Un devoir de loyauté de plus en plus exigeant pour le dirigeant de société

13/03/2013

 

  • Par une décision de la chambre commerciale du 18 décembre 2012 ayant les honneurs d’une publication au bulletin de la cour de cassation, la cour de cassation renforce encore la portée de devoir de loyauté du dirigeant social. Il découle de l’analyse de la jurisprudence récente que le devoir de loyauté du dirigeant implique à la fois un devoir de transparence vis-à-vis des associés s’agissant de la captation de toute « opportunité d’affaire » liée à la société et une obligation de non concurrence vis-à-vis de la société qu’il dirige.
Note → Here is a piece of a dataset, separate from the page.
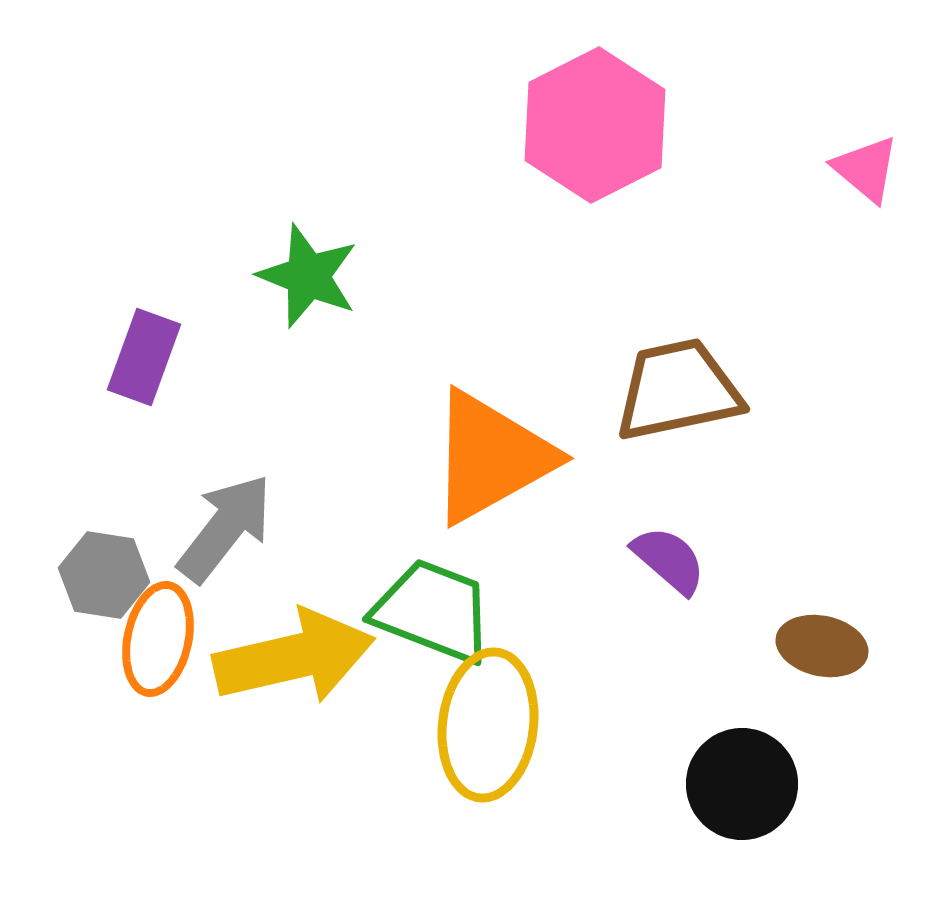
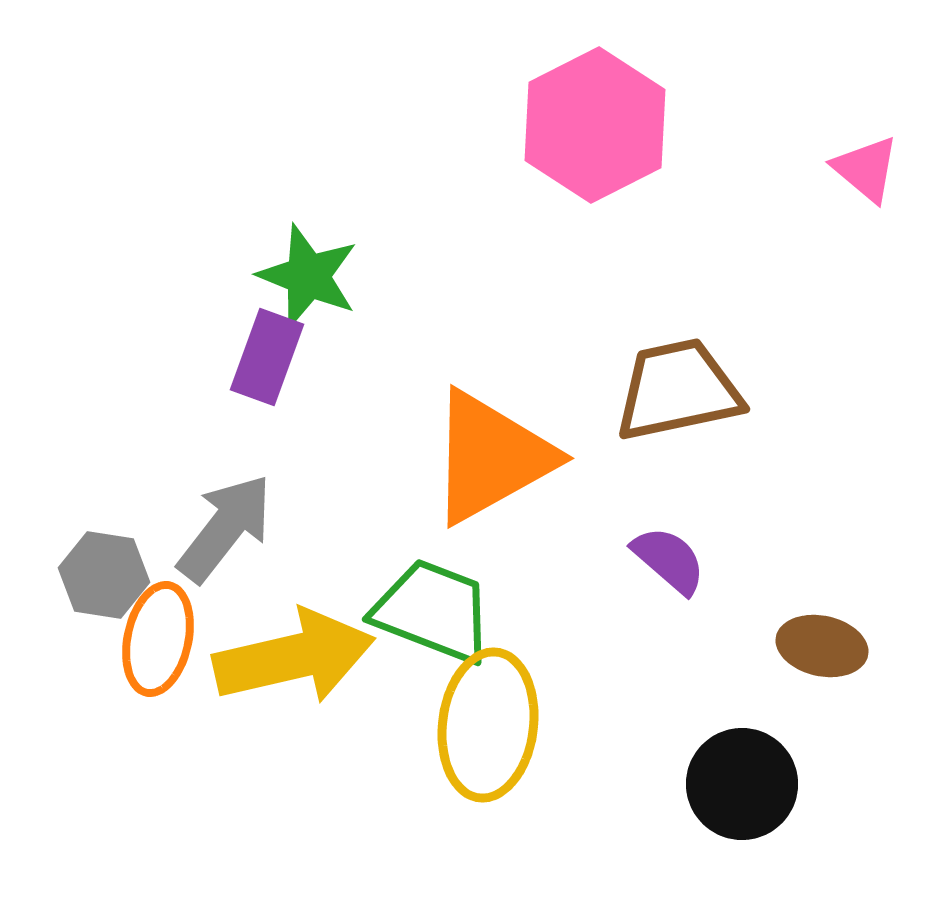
purple rectangle: moved 123 px right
En l’espèce, le dirigeant d’une société par actions simplifiée constituée entre des médecins pour l’exploitation d’une clinique avait acquis avec son beau-frère notaire, par sociétés interposées, l’immeuble servant à son exploitation avant de céder ses actions aux autres associés, ces derniers ayant par ailleurs revendu quelques années après, la totalité des actions de la société à un tiers. Les anciens associés reprochèrent alors à l’ex dirigeant d’avoir fait l’acquisition de l’immeuble alors qu’il connaissait le projet des premiers d’acquérir ledit immeuble pour leur propre compte.
La cour de cassation casse l’arrêt de la cour d’appel de Paris en date du 2 octobre 2011 aux motifs que « pour rejeter les demandes dirigées contre M. B., la cour d’appel retient, par motifs propres et adoptés, que si l’opération d’acquisition de l’immeuble litigieux a été mise en œuvre sans la moindre  transparence à l’égard des autres associés, la seule indélicatesse de M. B. dans son comportement ou la recherche à son seul profit d’une opération financièrement avantageuse ne suffisent pas à caractériser une faute de ce dirigeant envers ses associés » et qu’« en statuant ainsi, alors qu’elle constatait que M. B., dirigeant de la société CEPS, avait laissé les autres associés dans l’ignorance de l’opération d’acquisition pour son compte personnel d’un immeuble que les autres associés entendaient acheter pour y exercer leur activité, ce dont il résultait que le dirigeant avait manqué à son devoir de loyauté envers eux ».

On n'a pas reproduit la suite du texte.